Their location is also excellent - the highlights:

·         easy access from Centraal by the 16 tram and tucked in a fun canal ringed neighborhood

·         5 minute walk to the Museumplein

·         5 minute walk to the Heineken experience

·         a short walk to the fun shops and restaruants of De Pijp

·         a short walk to central AMS

·         near Prinsengracht and Keizersgraght – two of the canals to wander along

Bettina left us a snack, a map with some of her well-vetted favorites (local restaurants, shopping, and museums) and suggested we meet the next morning to catch up. We set off and followed her recommendations – grabbing a fun meal at Buffet van Odette  (which was so good that we went back again later in the weekend), checking out the AMS Light festival and popping into unexpected pizza shops and pubs along the way.

The Weavery itself is an original Amsterdam house – built in the 17th century to provide attractive housing to those in the textile industry. Bettina and Driss have restored it faithfully but also have further created a warm and inviting space with fully preserved traditional details coupled with a few elegant and modern touches. We felt like we were at home.

Our favorite modern touch had its roots in very traditional methods (of the Berbers).  The carpets throughout the Weavery are sourced from middle Atlas Morocco and support local village communities there – and help to preserve an art and traditional methods.
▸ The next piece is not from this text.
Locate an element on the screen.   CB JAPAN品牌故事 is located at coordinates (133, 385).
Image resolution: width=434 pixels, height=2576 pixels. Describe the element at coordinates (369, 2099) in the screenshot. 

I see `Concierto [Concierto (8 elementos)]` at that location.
This region of the world has special personal meaning to both Bettina and Driss, which makes the weaving of their own personal meaning/passion with the local AMS experience all the more meaningful. True to form, the rugs that are sold in their online store are available in not just patterns of their own choosing, but are also available to customize so you can purchase but weave in your own personal touch.

Our final pick: base your authentic Amsterdam experience at the Weavery – ask for their suggestions -  and tell Bettina and Driss that we sent you!